Page images and extracted text
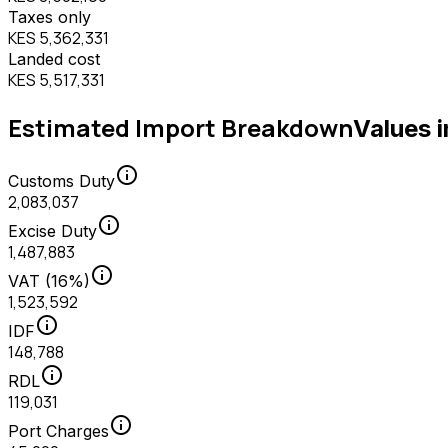
Taxes only
KES 5,362,331
Landed cost
KES 5,517,331
Estimated Import Breakdown
Values 
info
Customs Duty
2,083,037
info
Excise Duty
1,487,883
info
VAT (16%)
1,523,592
info
IDF
148,788
info
RDL
119,031
info
Port Charges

■ **DESCRIPTION OF THE TASK**: The data above should be set down again exactly, with the pictures omitted.

■ **RESPONSE TO THE TASK**:
Taxes only
KES 5,362,331
Landed cost
KES 5,517,331
Estimated Import Breakdown
Values 
info
Customs Duty
2,083,037
info
Excise Duty
1,487,883
info
VAT (16%)
1,523,592
info
IDF
148,788
info
RDL
119,031
info
Port Charges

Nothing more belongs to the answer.